» **Your instructions**:
Beginning at the line with "1-40 sur 53 Produits", please repeat each line exactly through the end of the records below, including that first line and the last, but no pictures.

» **Records for processing**:
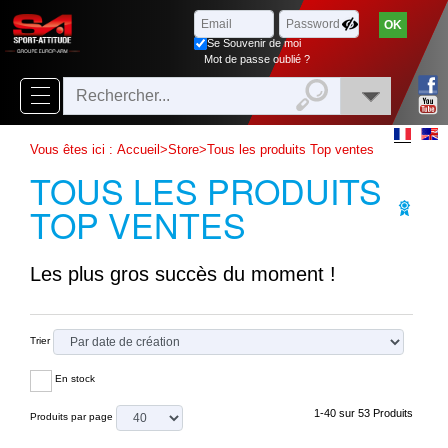
Parcourir
x
Fermer
Se Souvenir de moi
Arrivages
Mot de passe oublié ?
Nouveautés
Promotions
Vous êtes ici :
Accueil
>
Store
>
Tous les produits Top ventes
TOUS LES PRODUITS
Packs
TOP VENTES
Top
ventes
Les plus gros succès du moment !
‣
Airsoft
‣
Paintball
Trier
Air
‣
En stock
Comprimé
1-40 sur 53 Produits
Produits par page
Outdoor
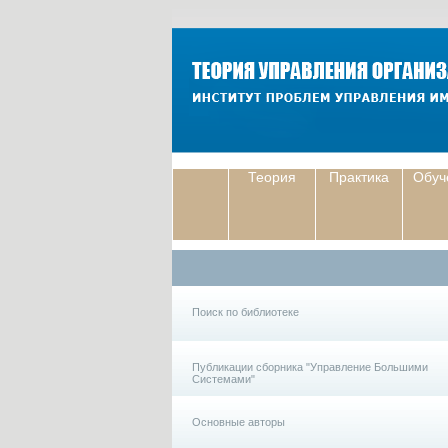
Теория
Практика
Обуч
Поиск по библиотеке
Публикации сборника "Управление Большими
Системами"
Основные авторы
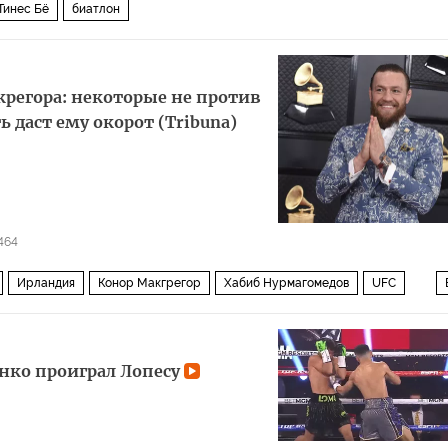
Тинес Бё
биатлон
крегора: некоторые не против
ь даст ему окорот (Tribuna)
464
Ирландия
Конор Макгрегор
Хабиб Нурмагомедов
UFC
енко проиграл Лопесу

» **Expected answer**:
1-40 sur 53 Produits
Produits par page
Outdoor
Теория
Практика
Обуч
Поиск по библиотеке
Публикации сборника "Управление Большими
Системами"
Основные авторы
Тинес Бё
биатлон
крегора: некоторые не против
ь даст ему окорот (Tribuna)
464
Ирландия
Конор Макгрегор
Хабиб Нурмагомедов
UFC
енко проиграл Лопесу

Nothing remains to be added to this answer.